## EXERCISE INSTRUCTIONS:
The records that follow are to be repeated in full, with no pictures retained.

Start of Block

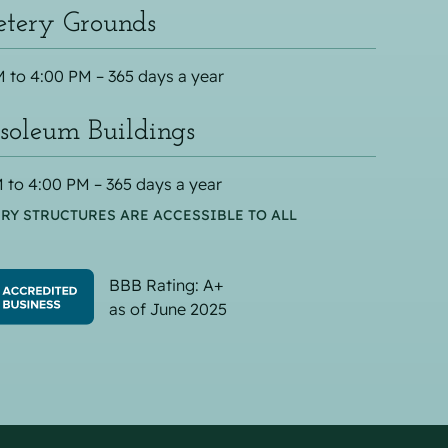
tery Grounds
 to 4:00 PM – 365 days a year
oleum Buildings
 to 4:00 PM – 365 days a year
RY STRUCTURES ARE ACCESSIBLE TO ALL
BBB Rating: A+
as of June 2025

End of Block

## RESULT OF THE EXERCISE:
tery Grounds
 to 4:00 PM – 365 days a year
oleum Buildings
 to 4:00 PM – 365 days a year
RY STRUCTURES ARE ACCESSIBLE TO ALL
BBB Rating: A+
as of June 2025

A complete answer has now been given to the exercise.